Here, however, there exists a strong inference that the defense was not raised for reasons other than ignorance of its existence. The record shows that Weber entered his guilty plea to the § 4744(a) charge pursuant to a plea bargaining agreement which called for the dismissal of a charge of smuggling marihuana in violation of 21 U.S.C. § 176a. The latter carries a penalty of from 5 to 20 years, without the possibility of either a suspended sentence or probation, whereas the former carries the lesser penalty of from 2 to 10 years and probation is possible. Thus, we cannot conclude that ignorance was the only possible explanation for Weber’s failure to assert his Fifth Amendment defense to the § 4744 (a) charge as was done in Ingman 2
Appellant’s case can be further distinguished from Ingman on the basis that he entered a plea of guilty, whereas Ingman contested his guilt at trial. A plea of guilty is regarded as an affirmative waiver of the Fifth Amendment’s protection, as distinguished from the passive waiver arising from mere silence at trial. Both Leary and Scott take notice of this distinction. This is not a distinction without a difference, for where a defendant goes to trial in order to establish his innocence his failure to raise a complete defense militates against a presumption that he knew the defense was available, whereas when a defendant pleads guilty subsequent to plea bargaining, under which the most offensive count is dismissed, his failure to assert the same defense does not lead to the conclusion that he was unaware of its availability. He may well be aware of his rights, having waived them in order to avoid prosecution on the more serious of the two counts.
In these circumstances, we hold that appellant, by his plea of guilty, waived *151 his right to a trial before a jury or a judge. His act of entering the plea, of guilty was knowingly and intelligently done with sufficient awareness of the • relevant circumstances and all of , the likely consequences. On this record, we are required to apply Justice White’s views so ably expressed in Brady that “ * * * a voluntary plea -of guilty intelligently made in the light of the then applicable law does not become vulnerable because later judicial decisions indicate that the plea rested on a faulty premise.”
Affirmed.
Notes
He was represented by an attorney.
. The reasoning of the Supreme Court in Haynes, in its treatment of the firearms registration law, is similar to that employed by this court in United States v. Scott concerning § 4744(a). Each found that the statute concerned was not unconstitutional on its face, but that the Fifth’ Amendment, if asserted, afforded a complete defense to prosecution.

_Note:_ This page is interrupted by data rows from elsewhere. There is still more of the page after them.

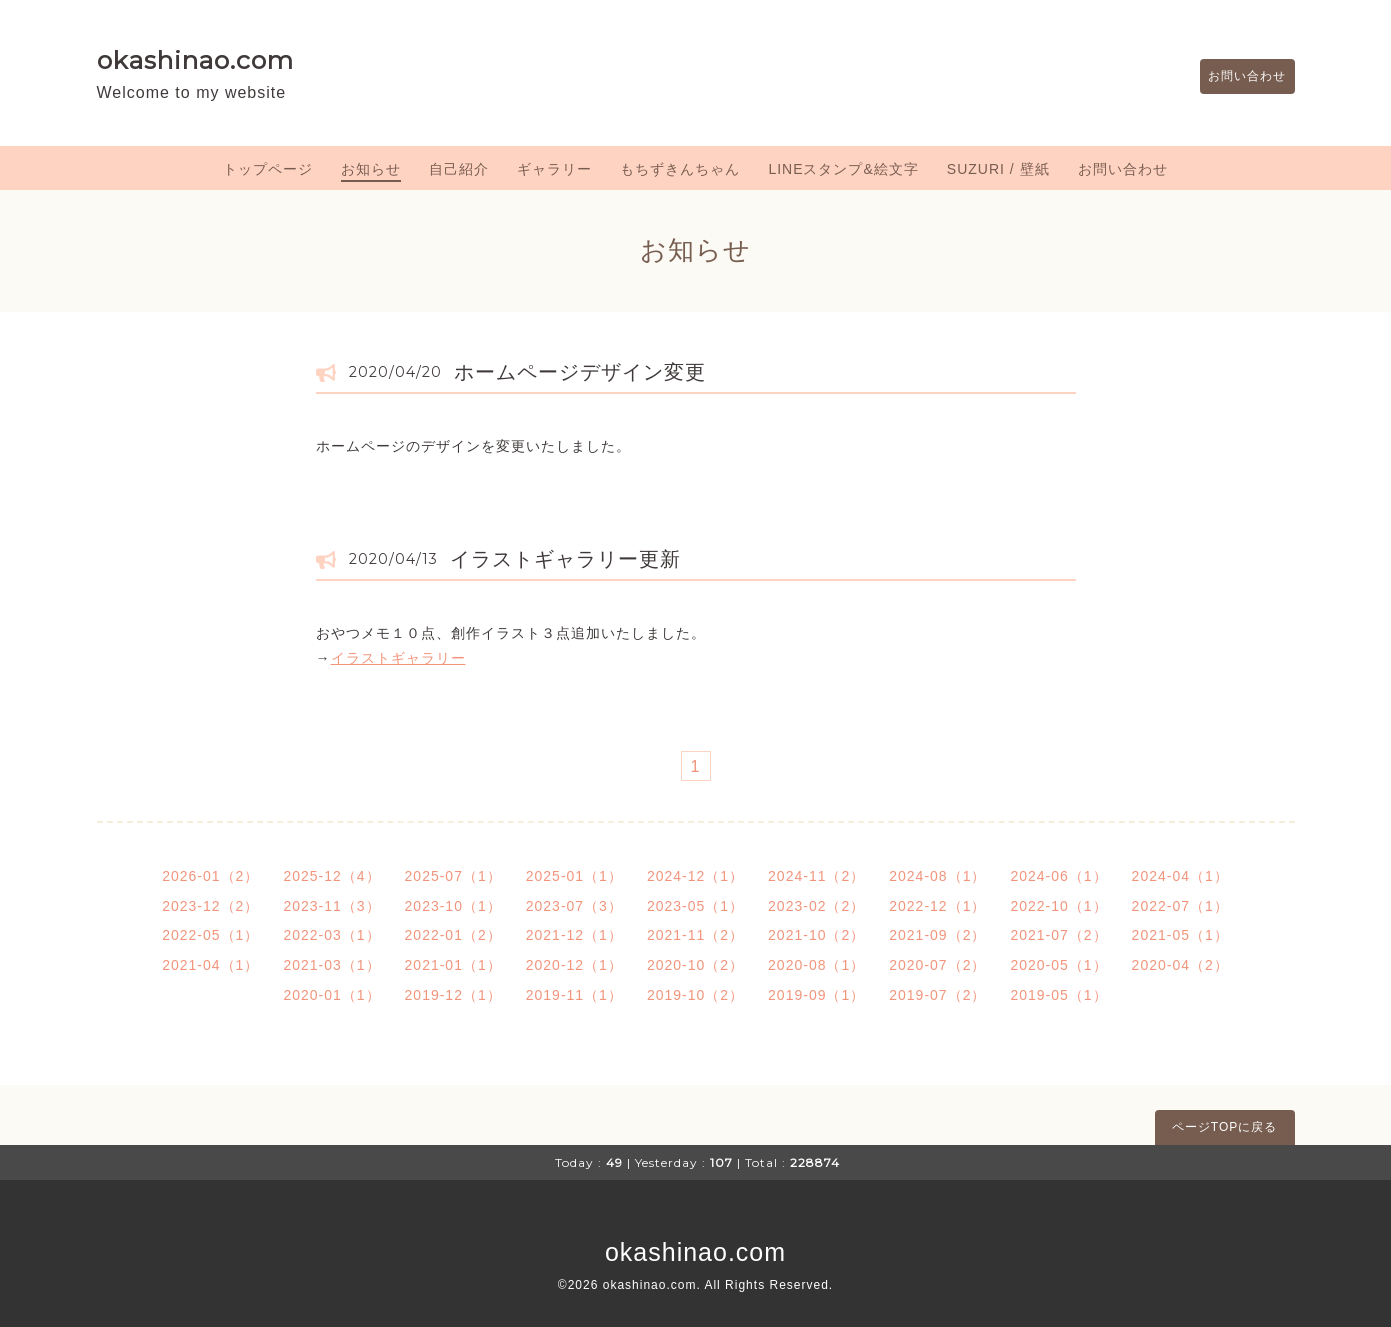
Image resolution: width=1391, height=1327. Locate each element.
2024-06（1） (1058, 876)
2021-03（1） (331, 965)
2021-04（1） (210, 965)
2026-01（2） (210, 876)
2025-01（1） (574, 876)
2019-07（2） (937, 995)
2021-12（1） (574, 935)
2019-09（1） (816, 995)
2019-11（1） (574, 995)
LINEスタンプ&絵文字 (843, 169)
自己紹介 (459, 169)
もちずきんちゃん (680, 169)
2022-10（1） (1058, 906)
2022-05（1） (210, 935)
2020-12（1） (574, 965)
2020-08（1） (816, 965)
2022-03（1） (331, 935)
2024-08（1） (937, 876)
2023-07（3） (574, 906)
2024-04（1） (1180, 876)
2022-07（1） (1180, 906)
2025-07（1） (453, 876)
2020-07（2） (937, 965)
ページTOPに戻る (1224, 1127)
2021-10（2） (816, 935)
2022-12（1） (937, 906)
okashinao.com (195, 60)
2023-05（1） (695, 906)
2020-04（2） (1180, 965)
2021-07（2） (1058, 935)
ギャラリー (554, 169)
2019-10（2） (695, 995)
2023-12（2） (210, 906)
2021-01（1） (453, 965)
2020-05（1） (1058, 965)
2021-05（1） (1180, 935)
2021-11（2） (695, 935)
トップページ (268, 169)
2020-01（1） (331, 995)
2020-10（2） (695, 965)
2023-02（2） (816, 906)
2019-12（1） (453, 995)
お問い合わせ (1238, 77)
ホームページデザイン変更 (580, 372)
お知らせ (371, 169)
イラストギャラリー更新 (565, 559)
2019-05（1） (1058, 995)
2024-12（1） (695, 876)
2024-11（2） (816, 876)
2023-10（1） (453, 906)
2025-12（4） (331, 876)
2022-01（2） (453, 935)
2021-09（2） (937, 935)
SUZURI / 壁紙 (998, 169)
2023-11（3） (331, 906)
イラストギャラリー (398, 658)
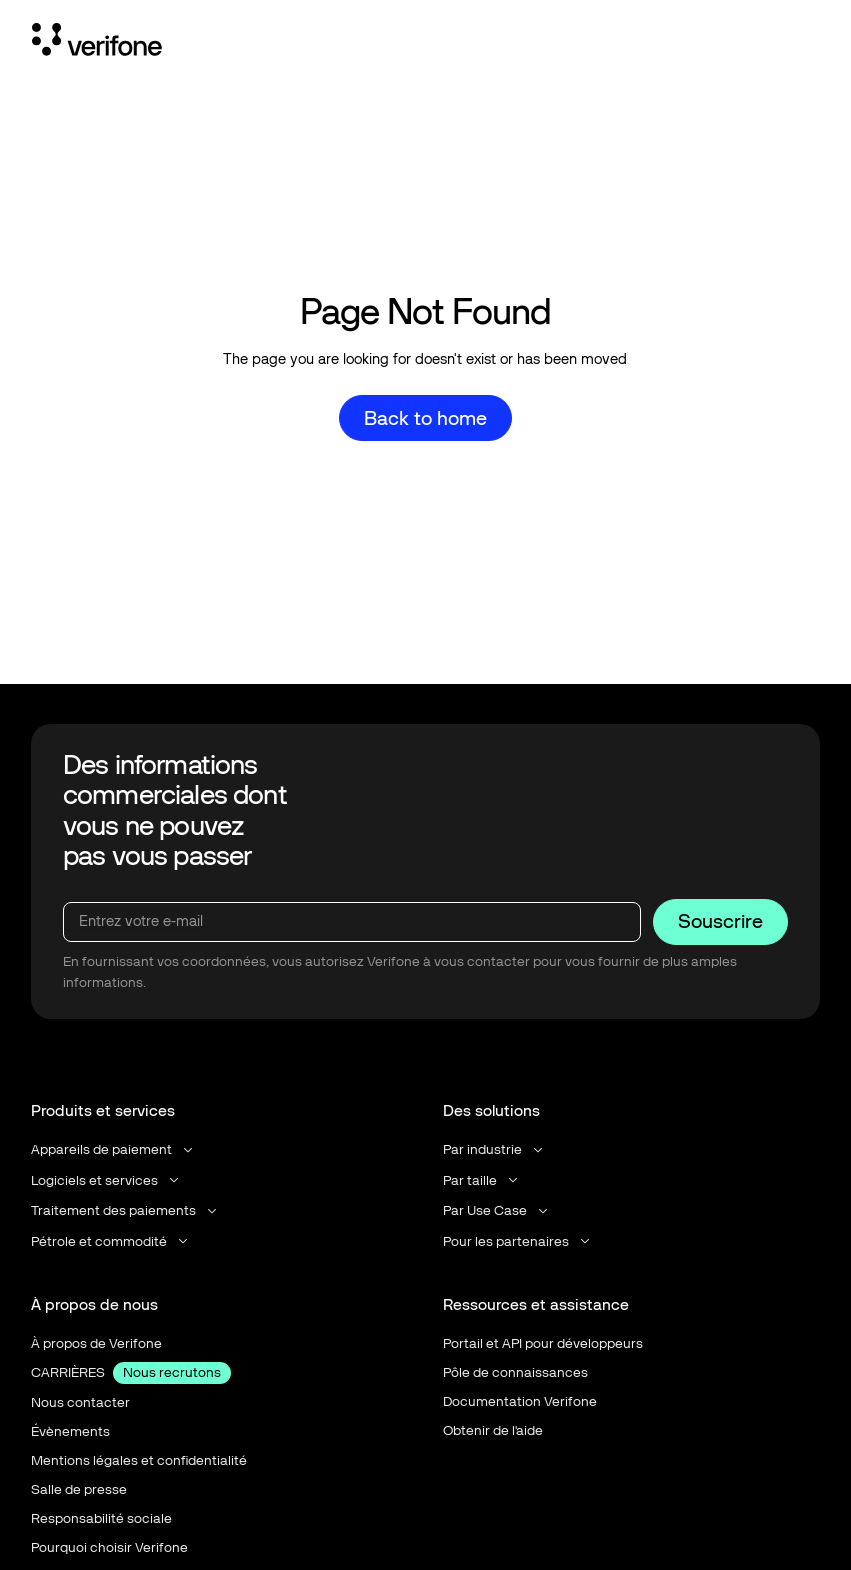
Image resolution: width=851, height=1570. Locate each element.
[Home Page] (97, 43)
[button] (113, 1149)
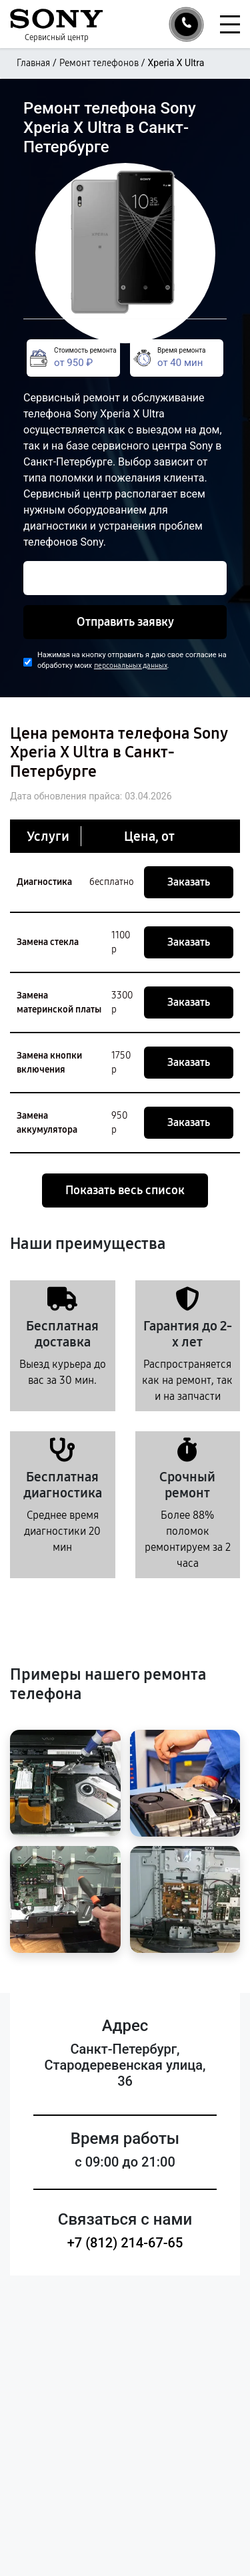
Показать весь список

. The record indicates that appellant may well have had powerful motivation to avoid prosecution under § 176a since he was apprehended while crossing the border into the United States with 40 pounds of marihuana in his possession. Under these circumstances, the government would have had no need to rely upon the § 176a presumption, invalidated in Leary. Appellant was sentenced, on October 26, 1968, as a youth offender pursuant to the enlightened provisions of the Youth Corrections Act, 18 U.S.C. § 5010(b). The provisions of this Act regarding suspension of sentence and probation are not available to one convicted under 21 U.S.C. § 176a.